As we have already seen, the global vision of this management leads us to take measures that affect the different areas that make up a company. These measures are necessary for the company’s proper functioning since finances intervene in all areas of the organization and are the protagonists when you want to carry out an investment, purchase or payment process. In other words, they have a direct impact on maintaining the company’s good health.
To find out if a company is in good health, it is necessary to look at a key indicator: profit. It is essential to learn how to calculate a company’s profit to design any future business strategy with minimum guarantees. It is also necessary to obtain this information and verify that there are no losses to make decisions that promote the company’s growth.
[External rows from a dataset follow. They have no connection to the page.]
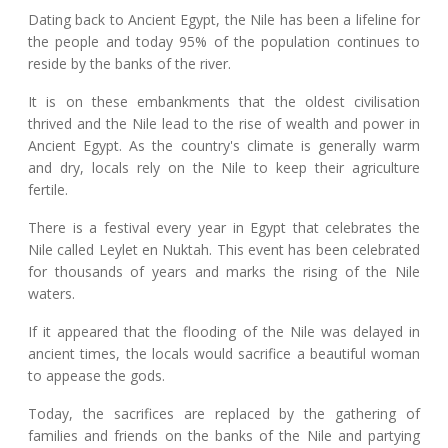
Dating back to Ancient Egypt, the Nile has been a lifeline for
the people and today 95% of the population continues to
reside by the banks of the river.
It is on these embankments that the oldest civilisation
thrived and the Nile lead to the rise of wealth and power in
Ancient Egypt. As the country's climate is generally warm
and dry, locals rely on the Nile to keep their agriculture
fertile.
There is a festival every year in Egypt that celebrates the
Nile called Leylet en Nuktah. This event has been celebrated
for thousands of years and marks the rising of the Nile
waters.
If it appeared that the flooding of the Nile was delayed in
ancient times, the locals would sacrifice a beautiful woman
to appease the gods.
Today, the sacrifices are replaced by the gathering of
families and friends on the banks of the Nile and partying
Basic concepts in financial management
It is the difference between the total sales in a specific time and the cost of the products or services that sold. Another way to calculate it by-product sold. That is, subtracting the purchase cost or the variable costs of producing said product or service from the sale price of a product or service. Therefore, the margin indicates the gross profit of the economic activity. In its calculation, we do not consider the fixed expenses of the business activity, such as electricity costs, taxes, salaries, rents, etc.
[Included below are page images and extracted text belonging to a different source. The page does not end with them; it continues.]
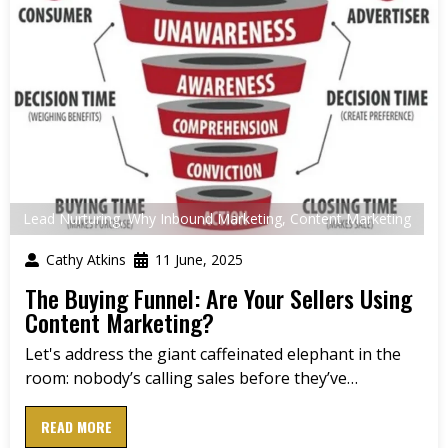
Lead Nurturing
,
Why Inbound Marketing
,
Content Marketing
Cathy Atkins
11 June, 2025
The Buying Funnel: Are Your Sellers Using
Content Marketing?
Let's address the giant caffeinated elephant in the
room: nobody’s calling sales before they’ve…
READ MORE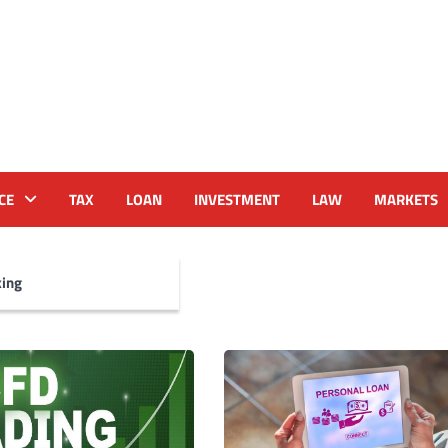
CE
TAX
LOAN
INVESTMENT
LAW
MARKETS
ing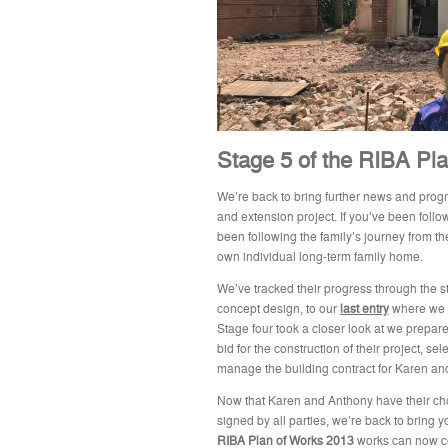
Stage 5 of the RIBA Pla
We’re back to bring further news and pro
and extension project. If you’ve been follo
been following the family’s journey from th
own individual long-term family home.
We’ve tracked their progress through the st
concept design, to our
last entry
where we 
Stage four took a closer look at we prepare
bid for the construction of their project, 
manage the building contract for Karen an
Now that Karen and Anthony have their ch
signed by all parties, w
e’re back to bring y
RIBA Plan of Works 2013
works can now co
It consists of the profitability threshold; that is, the minimum sales level that a company needs to equal the total expenses incurred in a given time to the total sales income. Both fixed and variable expenses involves in calculating the breakeven point. As soon as the fixed costs of the commercial activity of the business covered, it will begin to obtain profits. This concept is essential to know the necessary minimum of sales to be able to get benefits. To have precise control of the company’s financial health.
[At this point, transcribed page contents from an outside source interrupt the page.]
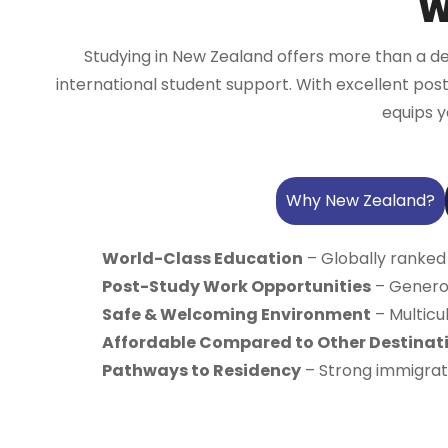
W
Studying in New Zealand offers more than a de
international student support. With excellent pos
equips y
Why New Zealand?
World-Class Education
– Globally ranked
Post-Study Work Opportunities
– Generou
Safe & Welcoming Environment
– Multicul
Affordable Compared to Other Destinat
Pathways to Residency
– Strong immigrati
This financial management instrument, also called the Profit and Loss Account collects. The income and expenses that a company has had in a certain period. It indicates how sales revenue transforms into profit or loss as variable costs, fixed fees, financial expenses, taxes, depreciation, etc., are subtracted. An income statement is an essential tool in the financial management of a company. As it allows payments to analyze and, to know how the profit or loss has to generated.
The Balance Sheet
It is an accounting document that indicates a company’s economic and financial situation at a specific time or date of the company’s assets, rights, and obligations. Any fact recorded in accounting could perfectly transferred. The Balance Sheet to reflect the resources that exist in the company. Utilizing a specific structure, the assets, liabilities and net worth of the company reflects. This instrument is essential to analyze the situation of a business project and facilitate understanding. The good or bad development of the company.